Bash – Prevent tmux from starting up on SSH

bashsshtmux

I would like tmux to create a new-window when I ssh onto a machine from an existing tmux session. However, I do not want a tmux session started on the new machine!

I have the following in my .bashrc, so that tmux automatically starts up:

if [[ "$TERM" != "screen" ]]
then
   # try to attach to existing session, or start a new one
   tmux attach-session -t "$USER" || tmux -2 new-session -s "$USER"
   exit
fi

I also have an ssh function:

alias ssh='ssh_func'
ssh_func (){
    if [[ "$TERM" == "screen" ]]; then
        tmux new-window -n "$1" "ssh $@";
    else
        /usr/bin/ssh "$@";
    fi
}

This works ok, but I do not want a tmux session started on the machine I ssh to, because this gives me 2 sessions in the same terminal window. Is there anything I can put in my .bashrc so that tmux does not start up on a machine if the ssh command has been invoked from a tmux session?
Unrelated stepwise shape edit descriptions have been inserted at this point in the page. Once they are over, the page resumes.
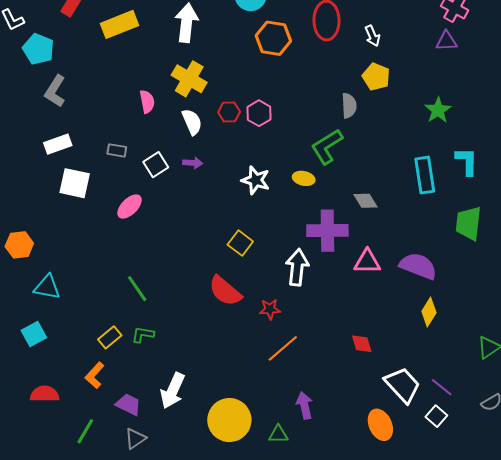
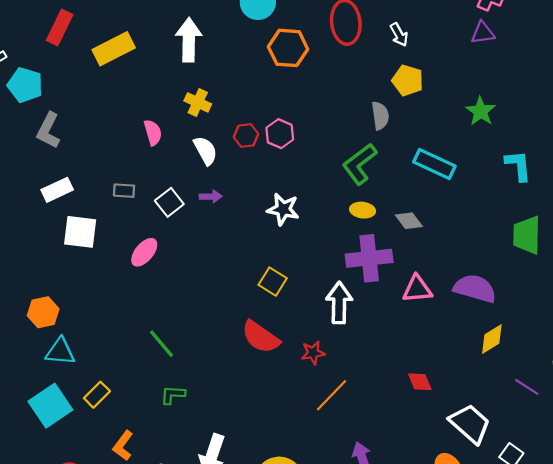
yellow cross: (189, 79) -> (198, 102), size x0.7
cyan rectangle: (425, 175) -> (434, 164), moved, turned -51
yellow ellipse: (304, 178) -> (363, 210), moved
orange hexagon: (19, 245) -> (43, 312), moved
yellow diamond: (429, 312) -> (492, 339), turned 32
cyan square: (34, 334) -> (50, 406), size x1.5
yellow rectangle: (110, 337) -> (97, 395), moved
purple line: (442, 387) -> (527, 387), moved

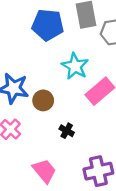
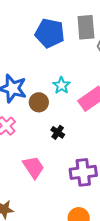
cyan star: (75, 66) -> (61, 85), moved, size x0.7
I am using PuTTY and tmux 1.5.

Best Answer

Given the code you've posted, if you run ssh from within tmux, you'll have $TERM = screen, so you won't be trying to attach to a tmux window. In other words, the code you already have should work as desired. There's something fishy going on. Make sure your dot files don't mess up the TERM variable (if you need to modify TERM, which is very rare, make sure to do it only in very specific circumstances; in particular don't change it if it's screen).